Opinion
No. 2007-03810.
March 3, 2009.
Appeal by the defendant from a judgment of the Supreme Court, Queens County (Cooperman, J.), rendered April 12, 2007, convicting him of murder in the second degree, attempted robbery in the first degree, criminal possession of a weapon in the second degree, and tampering with physical evidence, upon a jury verdict, and imposing sentence.
Lynn W. L. Fahey, New York, N.Y. (De Nice Powell of counsel), for appellant.
Richard A. Brown, District Attorney, Kew Gardens, N.Y. (John M. Castellano and Merri Turk Lasky of counsel), for respondent.
Before: Fisher, J.P., Florio, Dickerson and Belen, JJ.

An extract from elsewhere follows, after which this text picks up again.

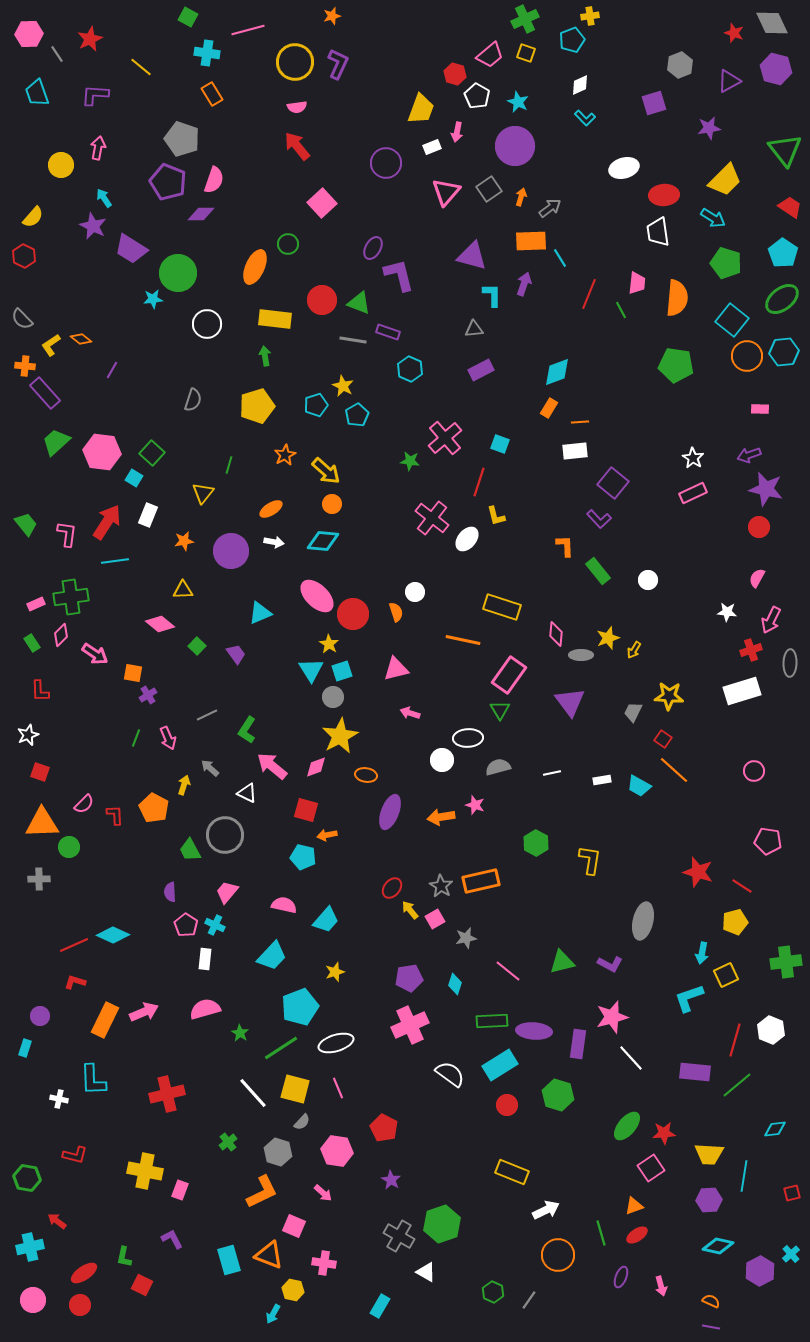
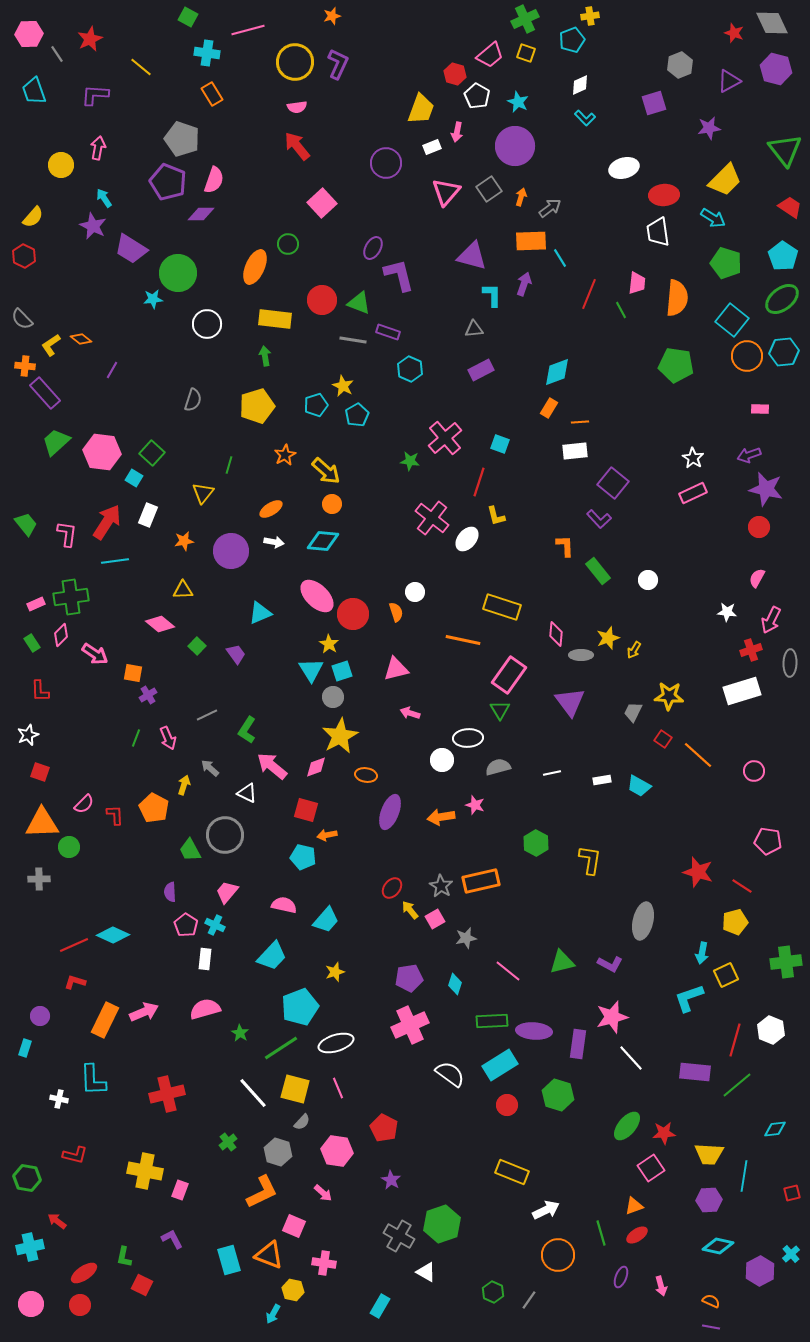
cyan trapezoid at (37, 93): moved 3 px left, 2 px up
cyan pentagon at (783, 253): moved 3 px down
orange line at (674, 770): moved 24 px right, 15 px up
pink circle at (33, 1300): moved 2 px left, 4 px down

Ordered that the judgment is affirmed.
The defendant's contention that the court erred in allowing a detective to testify that he arrested the defendant after interviews with two potential suspects who did not testify at trial is unpreserved for appellate review ( see CPL 470.05; People v Martin, 261 AD2d 488; People v Elliott, 256 AD2d 418; People v White, 210 AD2d 271; People v Cummings, 109 AD2d 748, 749-750). In any event, any error was harmless, as there was overwhelming evidence of the defendant's guilt, which included both a written and a videotaped confession, and no significant probability that the alleged error contributed to the defendant's conviction (see People v Crimmins, 36 NY2d 230, 241-242; People v Ruis, 11 AD3d 714; People v Latta, 295 AD2d 449; People v Elliott, 256 AD2d 418).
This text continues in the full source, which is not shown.